Samen met zijn zoon Herbert hield Coen toezicht op het bos dat Kremboong, bamboespruit, werd genoemd naar de oude suikerplantage van s’Jacob op Java. Na verloop van tijd kwam er een ‘o’tje’ bij en werd het Kremboong genoemd. Waar die extra ‘o’ vandaan kwam weet niemand. Het kan zijn dat het beter in het gehoor lag bij de mensen in de streek, maar dat is een gok van mijn kant.

In de loop der jaren groeide Kremboong uit tot een prachtig en uitgestrekt bos, doorsneden door romantische waterloopjes en schitterende lanen die werden omzoomd door eiken en beuken. Voor het onderhoud werd een boswachter aangesteld, Evert Kersten, en kwam er een boswachterswoning aan de Drijbersche Hoofdvaart, vlakbij de Kremboongbrug. Kremboong ontwikkelde zich in de loop der jaren tot een bekend en populair toevluchtsoord voor de bewoners uit de wijde omgeving. Vanuit Hoogeveen konden er met een punter dagtochtjes worden gemaakt. Vooral op zondag krioelde het er van de dagjesmensen en gezinnen. Er kwam een uitspanning met terras waar je kon genieten van flensjes en allerlei drankjes.

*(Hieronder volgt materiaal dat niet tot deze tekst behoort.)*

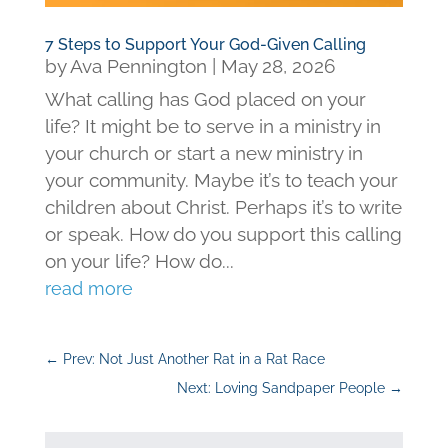
7 Steps to Support Your God-Given Calling
by
Ava Pennington
|
May 28, 2026
What calling has God placed on your
life? It might be to serve in a ministry in
your church or start a new ministry in
your community. Maybe it’s to teach your
children about Christ. Perhaps it’s to write
or speak. How do you support this calling
on your life? How do...
read more
←
Prev: Not Just Another Rat in a Rat Race
Next: Loving Sandpaper People
→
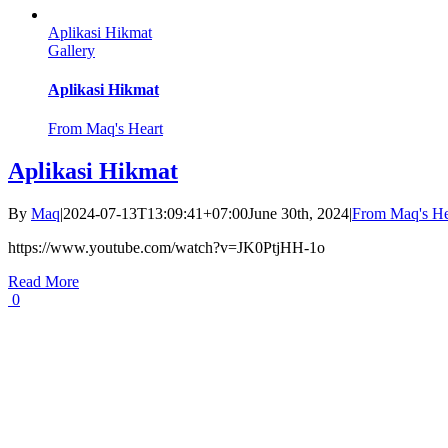
Aplikasi Hikmat
Gallery
Aplikasi Hikmat
From Maq's Heart
Aplikasi Hikmat
By
Maq
|
2024-07-13T13:09:41+07:00
June 30th, 2024
|
From Maq's He
https://www.youtube.com/watch?v=JK0PtjHH-1o
Read More
0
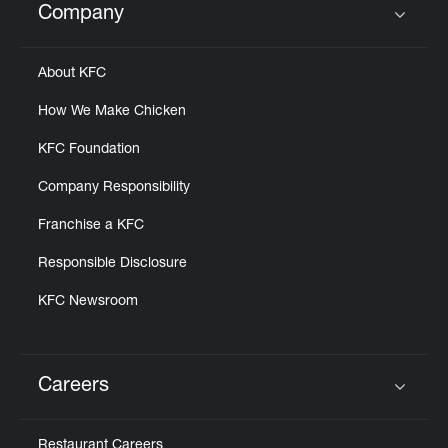
Company
Click to expand or collapse content
About KFC
How We Make Chicken
KFC Foundation
Company Responsibility
Franchise a KFC
Responsible Disclosure
KFC Newsroom
Careers
Click to expand or collapse content
Restaurant Careers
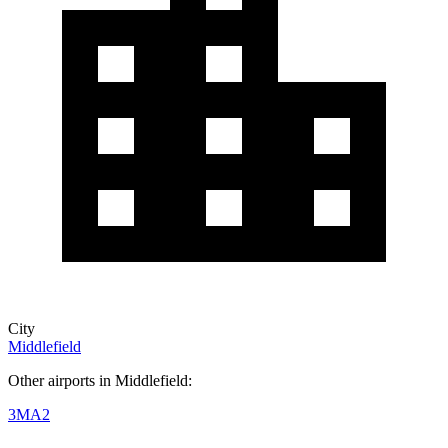
City
Middlefield
Other airports in Middlefield:
3MA2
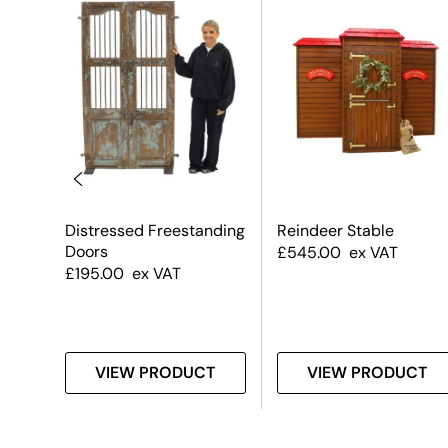
Distressed Freestanding
Reindeer Stable
Doors
£
545.00
ex VAT
£
195.00
ex VAT
T
VIEW PRODUCT
VIEW PRODUCT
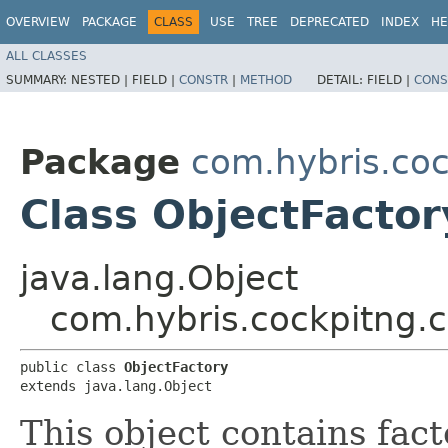
OVERVIEW
PACKAGE
CLASS
USE
TREE
DEPRECATED
INDEX
HE
ALL CLASSES
SUMMARY:
NESTED |
FIELD |
CONSTR
|
METHOD
DETAIL:
FIELD |
CONS
Package
com.hybris.coc
Class ObjectFactor
java.lang.Object
com.hybris.cockpitng.c
public class 
ObjectFactory
extends java.lang.Object
This object contains fac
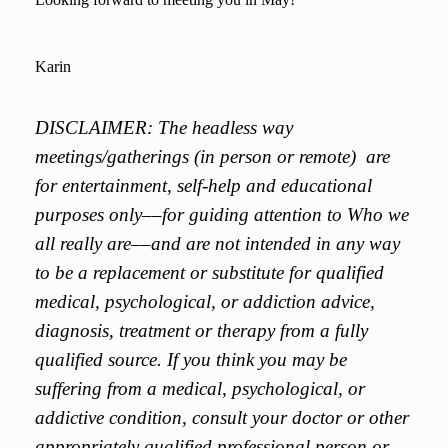
Karin
DISCLAIMER: The headless way
meetings/gatherings (in person or remote) are
for entertainment, self-help and educational
purposes only––for guiding attention to Who we
all really are––and are not intended in any way
to be a replacement or substitute for qualified
medical, psychological, or addiction advice,
diagnosis, treatment or therapy from a fully
qualified source. If you think you may be
suffering from a medical, psychological, or
addictive condition, consult your doctor or other
appropriately qualified professional person or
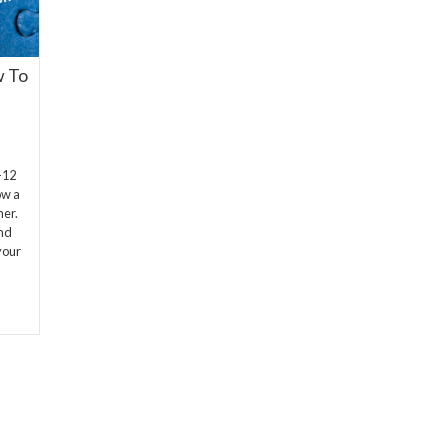
w To
-12
ow a
ner.
and
your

Coen en zijn vrouw Wilhelmina waren regelmatig in de bossen te vinden voor lange wandelingen en om tijdelijk te ontkomen aan het jachtige bestaan van de turfwinning en andere beslommeringen. Zijn zakenpartner s’Jacob ging zelf niet in Drenthe wonen, maar logeerde wel geregeld op Valkenheim. Ook hij was dan vaak met Coen in het bos te vinden. Al wandelend genoten ze niet alleen van de natuur, maar hadden ongetwijfeld ook het nodige te bespreken. Als commissaris voelde hij zich nauw bij de firma Rahder betrokken en bemoeide hij zich intensief met het reilen en zeilen van het bedrijf.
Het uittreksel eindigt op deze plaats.